Late one night in early 2007, Sloan says, he had just fallen asleep when the phone rang. He answered, and a woman said, “Hey, Curt, how have you been?”
“Fine, baby, how about you?” Sloan recalls saying. “Sergeant Sloan,” the woman said, “this is Cathy Lanier.”
“Sorry, Chief,” he said. Lanier had just been named to run DC’s police department.
“I want you to start up the gun-recovery unit again,” she said.
The unit now has 29 cops whose primary job is getting guns out of the hands of criminals. They solicit tips on illegal guns, get search warrants, batter down doors, and round up illegal weapons. Since they started in November, they have taken in more than 220 weapons. But Sloan knows the limits of DC’s gun laws.
Acting on a tip from Alexandria police about a suspected armed robber, Sloan’s unit located the suspect’s home, got a search warrant, raided it, and discovered an unregistered pistol. The suspect walked in during the raid and was arrested.
Sloan sent the suspect directly to Virginia for prosecution on the armed-robbery charges.
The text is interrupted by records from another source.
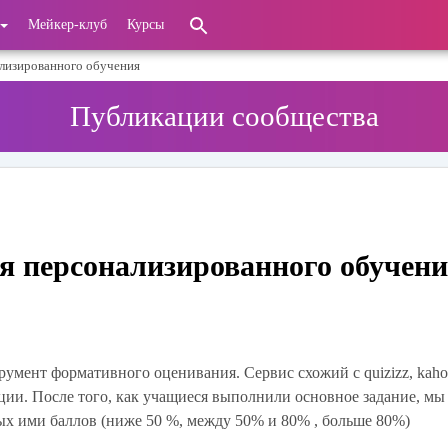
Мейкер-клуб
Курсы
ализированного обучения
Публикации сообщества
ля персонализированного обучен
умент формативного оценивания. Сервис схожий с quizizz, kahoo
ии. После того, как учащиеся выполнили основное задание, м
ых ими баллов (ниже 50 %, между 50% и 80% , больше 80%)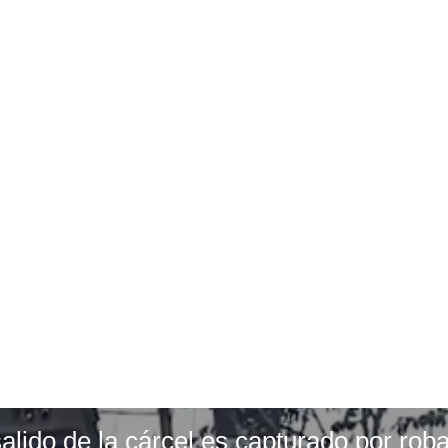
salido de la cárcel es capturado por roba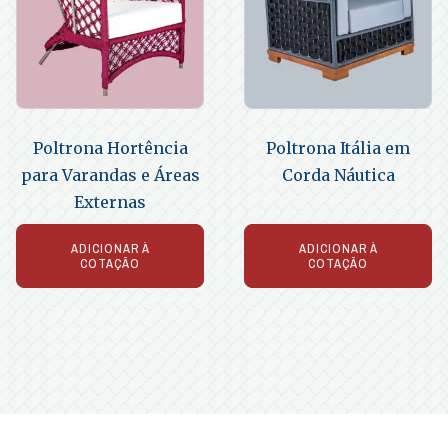
Poltrona Hortência
Poltrona Itália em
para Varandas e Áreas
Corda Náutica
Externas
ADICIONAR À
ADICIONAR À
COTAÇÃO
COTAÇÃO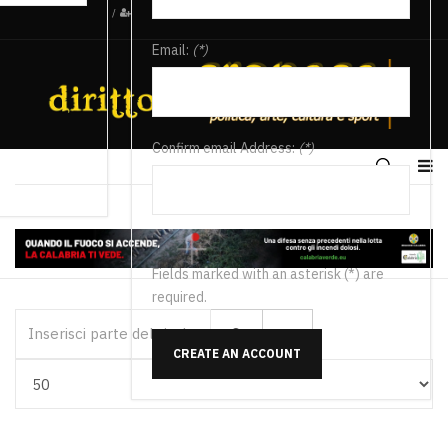
/
Email:
(*)
Confirm email Address:
(*)
Fields marked with an asterisk (*) are
required.
Inserisci parte del titolo
CREATE AN ACCOUNT
Visualizza #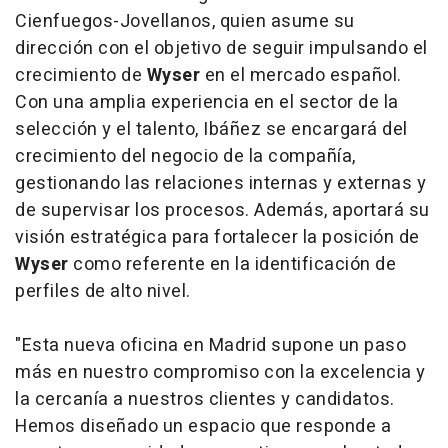
Cienfuegos-Jovellanos, quien asume su
dirección con el objetivo de seguir impulsando el
crecimiento de
Wyser
en el mercado español.
Con una amplia experiencia en el sector de la
selección y el talento, Ibáñez se encargará del
crecimiento del negocio de la compañía,
gestionando las relaciones internas y externas y
de supervisar los procesos. Además, aportará su
visión estratégica para fortalecer la posición de
Wyser
como referente en la identificación de
perfiles de alto nivel.
"Esta nueva oficina en Madrid supone un paso
más en nuestro compromiso con la excelencia y
la cercanía a nuestros clientes y candidatos.
Hemos diseñado un espacio que responde a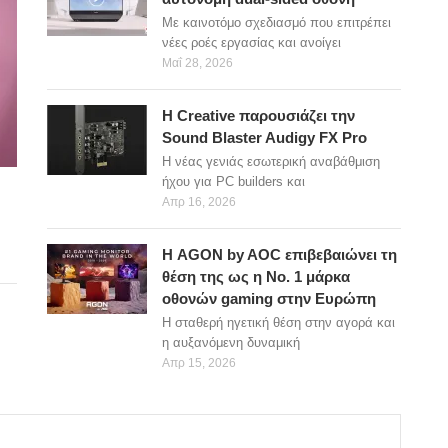
Με καινοτόμο σχεδιασμό που επιτρέπει
νέες ροές εργασίας και ανοίγει
Μαΐ 28, 2026
Η Creative παρουσιάζει την
Sound Blaster Audigy FX Pro
Η νέας γενιάς εσωτερική αναβάθμιση
ήχου για PC builders και
Απρ 16, 2026
Η AGON by AOC επιβεβαιώνει τη
θέση της ως η Νο. 1 μάρκα
οθονών gaming στην Ευρώπη
Η σταθερή ηγετική θέση στην αγορά και
η αυξανόμενη δυναμική
Απρ 15, 2026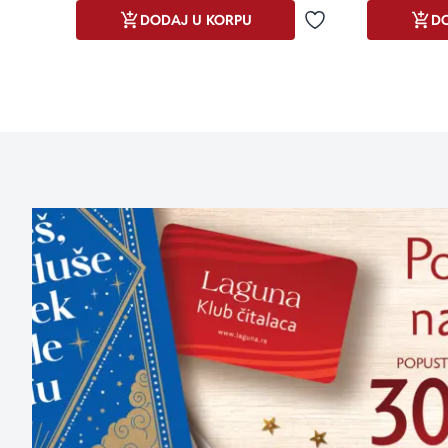
DODAJ U KORPU
DO
Dodaj u omiljene
aboutPage.sr-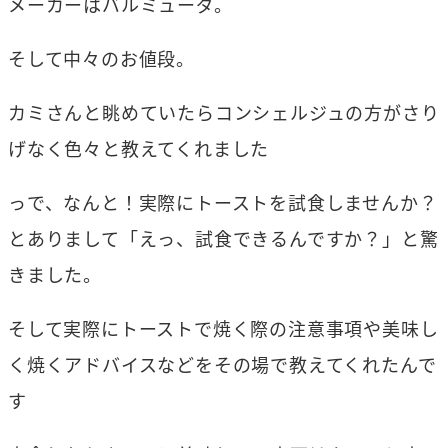
メーカーはバルミューダ。
そして中々のお値段。
カミさんと眺めていたらコンシェルジュの方がさり
げなく色々と教えてくれました
っで、なんと！実際にトーストを試食しませんか？
とありまして「えっ、試食できるんですか？」と驚
きました。
そして実際にトーストで焼く際の注意事項や美味し
く焼くアドバイスなどをその場で教えてくれたんで
す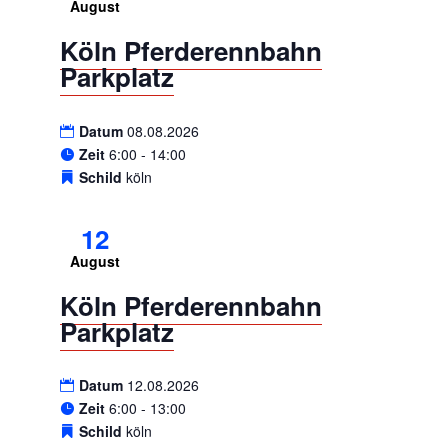
August
Köln Pferderennbahn
Parkplatz
Datum
08.08.2026
Zeit
6:00 - 14:00
Schild
köln
12
August
Köln Pferderennbahn
Parkplatz
Datum
12.08.2026
Zeit
6:00 - 13:00
Schild
köln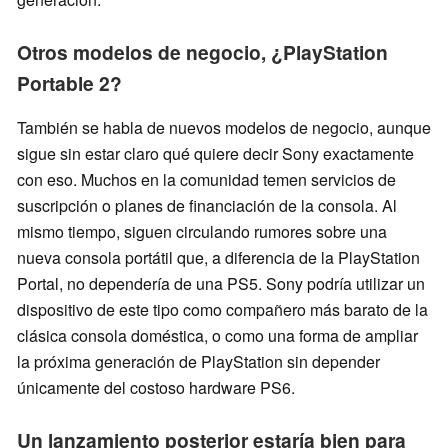
Otros modelos de negocio, ¿PlayStation
Portable 2?
También se habla de nuevos modelos de negocio, aunque
sigue sin estar claro qué quiere decir Sony exactamente
con eso. Muchos en la comunidad temen servicios de
suscripción o planes de financiación de la consola. Al
mismo tiempo, siguen circulando rumores sobre una
nueva consola portátil que, a diferencia de la PlayStation
Portal, no dependería de una PS5. Sony podría utilizar un
dispositivo de este tipo como compañero más barato de la
clásica consola doméstica, o como una forma de ampliar
la próxima generación de PlayStation sin depender
únicamente del costoso hardware PS6.
Un lanzamiento posterior estaría bien para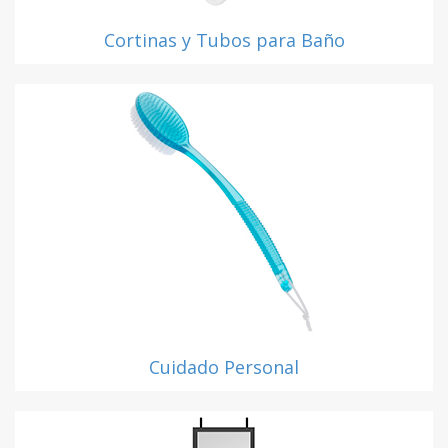
Cortinas y Tubos para Baño
Cuidado Personal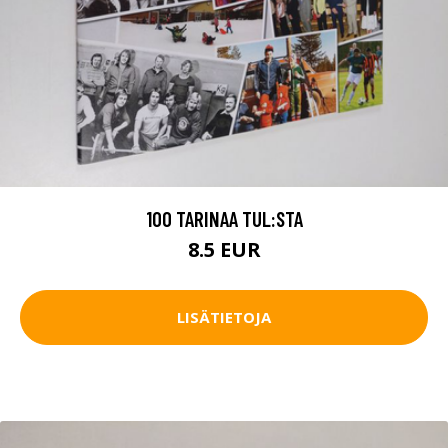
100 TARINAA TUL:STA
8.5 EUR
LISÄTIETOJA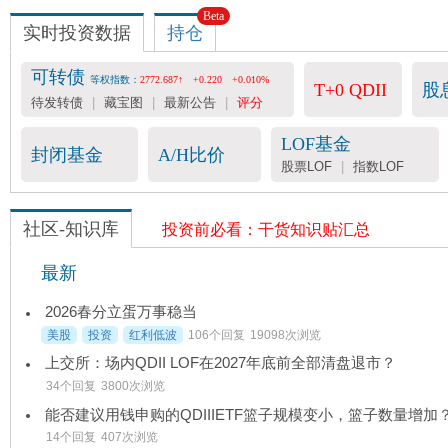
Beta
实时投资数据
持仓
可转债
等权指数：
2772.687↑
+0.220
+0.010%
T+0 QDII
股
待发转债
|
藏宝图
|
最新公告
|
评分
LOF基金
封闭基金
A/H比价
股票LOF
|
指数LOF
社区-知识库
投资前必看：干货知识贴汇总
最新
2026春分立蛋万事稳当
美股
投资
红利低波
106个回复
19098次浏览
上交所：场内QDII LOF在2027年底前全部清盘退市？
34个回复
3800次浏览
能否建议用钱申购的QDIIIETF篮子规模变小，篮子数量增加
14个回复
407次浏览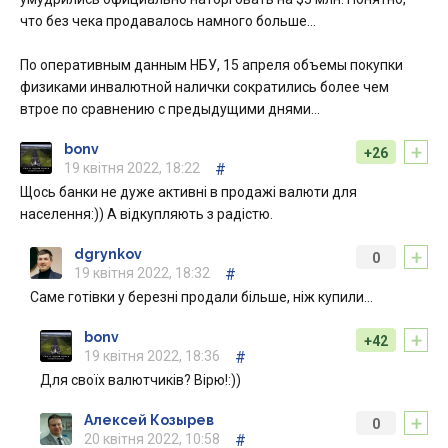
что без чека продавалось намного больше…
По оперативным данным НБУ, 15 апреля объемы покупки
физиками инвалютной налички сократились более чем
втрое по сравнению с предыдущими днями…
+
bonv
+26
19 квітня 2022, 18:22
#
Щось банки не дуже активні в продажі валюти для
населення:)) А відкупляють з радістю.
+
dgrynkov
0
19 квітня 2022, 18:32
#
Саме готівки у березні продали більше, ніж купили…
+
bonv
+42
19 квітня 2022, 18:36
#
Для своїх валютчиків? Вірю!:))
+
Алексей Козырев
0
20 квітня 2022, 10:58
#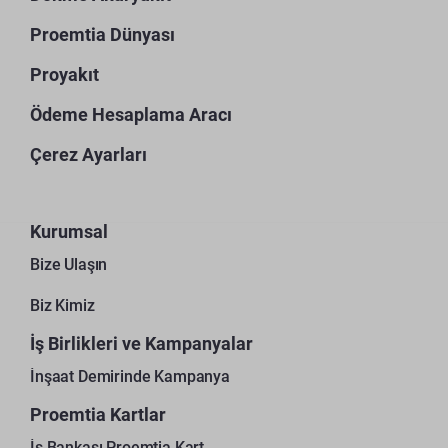
Proemtia Dünyası
Proyakıt
Ödeme Hesaplama Aracı
Çerez Ayarları
Kurumsal
Bize Ulaşın
Biz Kimiz
İş Birlikleri ve Kampanyalar
İnşaat Demirinde Kampanya
Proemtia Kartlar
İş Bankası Proemtia Kart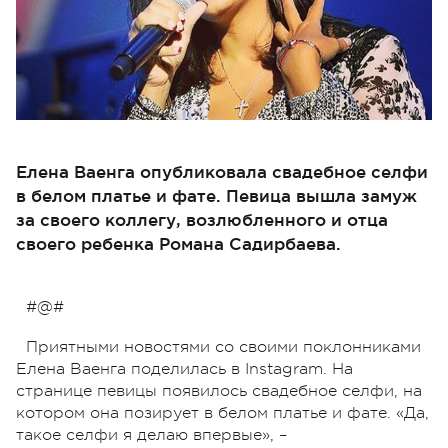
Елена Ваенга опубликовала свадебное селфи
в белом платье и фате. Певица вышла замуж
за своего коллегу, возлюбленного и отца
своего ребенка Романа Садирбаева.
#@#
Приятными новостями со своими поклонниками
Елена Ваенга поделилась в Instagram. На
странице певицы появилось свадебное селфи, на
котором она позирует в белом платье и фате. «Да,
такое селфи я делаю впервые», –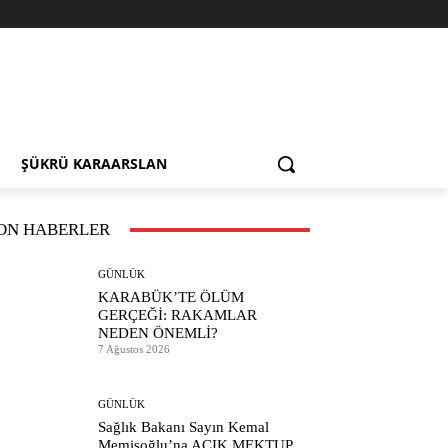
ŞÜKRÜ KARAARSLAN
ON HABERLER
GÜNLÜK
KARABÜK’TE ÖLÜM
GERÇEĞİ: RAKAMLAR
NEDEN ÖNEMLİ?
7 Ağustos 2026
GÜNLÜK
Sağlık Bakanı Sayın Kemal
Memişoğlu’na AÇIK MEKTUP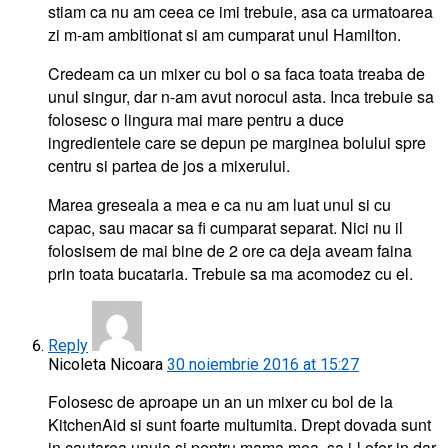
stiam ca nu am ceea ce imi trebuie, asa ca urmatoarea
zi m-am ambitionat si am cumparat unul Hamilton.
Credeam ca un mixer cu bol o sa faca toata treaba de
unul singur, dar n-am avut norocul asta. Inca trebuie sa
folosesc o lingura mai mare pentru a duce
ingredientele care se depun pe marginea bolului spre
centru si partea de jos a mixerului.
Marea greseala a mea e ca nu am luat unul si cu
capac, sau macar sa fi cumparat separat. Nici nu il
folosisem de mai bine de 2 ore ca deja aveam faina
prin toata bucataria. Trebuie sa ma acomodez cu el.
Reply
Nicoleta Nicoara
30 noiembrie 2016 at 15:27
Folosesc de aproape un an un mixer cu bol de la
KitchenAid si sunt foarte multumita. Drept dovada sunt
in cautarea unuia si pentru mama mea, sa i-l ofer in dar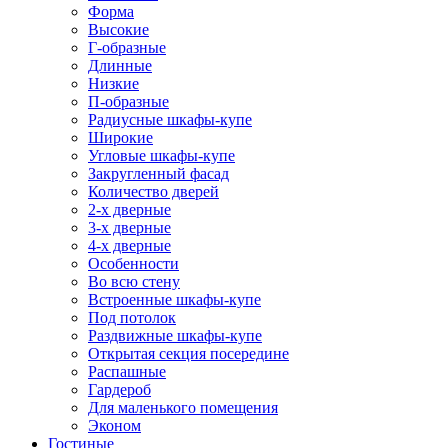
Форма
Высокие
Г-образные
Длинные
Низкие
П-образные
Радиусные шкафы-купе
Широкие
Угловые шкафы-купе
Закругленный фасад
Количество дверей
2-х дверные
3-х дверные
4-х дверные
Особенности
Во всю стену
Встроенные шкафы-купе
Под потолок
Раздвижные шкафы-купе
Открытая секция посередине
Распашные
Гардероб
Для маленького помещения
Эконом
Гостиные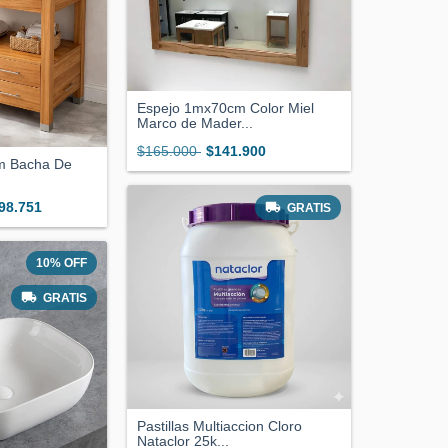
Espejo 1mx70cm Color Miel
Marco de Mader...
$165.000
$141.900
cm Bacha De
.
98.751
GRATIS
10
%
OFF
GRATIS
Pastillas Multiaccion Cloro
Nataclor 25k...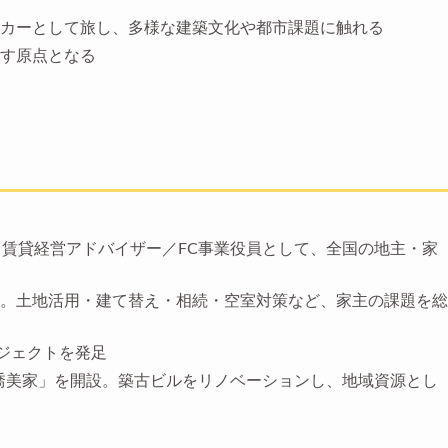
カーとして旅し、多様な建築文化や都市課題に触れる
す原点となる
。賃貸経営アドバイザー／FC事業役員として、全国の地主・家
。土地活用・建て替え・相続・空室対策など、家主の課題を総
ロジェクトを発足
overs 喬美家」を開設。築古ビルをリノベーションし、地域資源とし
Though cops found a gun in his place, DC’s possession laws make it hard to prove it belonged to him, and the worst he could get was a misdemeanor with no jail time.
Even after restarting the gun-recovery unit, Cathy Lanier knew reducing gun violence would take an assault on the enforcement system.
“We’re on the front end of the system,” she says. “In the last 40 days my officers have taken 312 guns off the street. That’s a lot of guns.”
It’s the last week of April. Nine people have been killed by gunfire in and around the Turkey Thicket neighborhood of Northeast DC. Lanier has just deployed 1,200 cops to try to stop the bloodshed.
“We keep arresting people on gun charges, and they keep getting back on the street,” she says. “What the street cops see is a revolving door.”
Having been a street cop before climbing through the ranks to become chief, Lanier has felt the frustration. Last fall she asked Mayor Fenty to examine the system from arrest through court. She now chairs the monthly Gunstat meeting that brings together cops, prosecutors, and court officials to track cases.
Unfortunately, Councilmember Phil Mendelson, whose Judiciary Committee is responsible for many of DC’s weak gun laws, is not part of these sessions.
“We’re trying to look at all the people we’re bringing in and check their histories,” she says. “If they have been arrested 23 times since 1999, and some of those arrests are for possession of a weapon or armed robbery or murder or CPWL, why is this person still on the street? Where is this falling through the cracks?
“If we are arresting people,” she asks, “what happens then? Ten different things can happen from the day I lock you up until I see you back on the street.”
Cops locked D’Angelo Thomas up for gun possession, but a magistrate freed him because the paperwork for his arrest didn’t show up on time. Before cops rearrested him, he allegedly killed Delonte Kent.
Thomas awaits trial on the murder charge. He now has been convicted on the gun-possession charge and sentenced to five years. Delonte Kent’s sentence was death.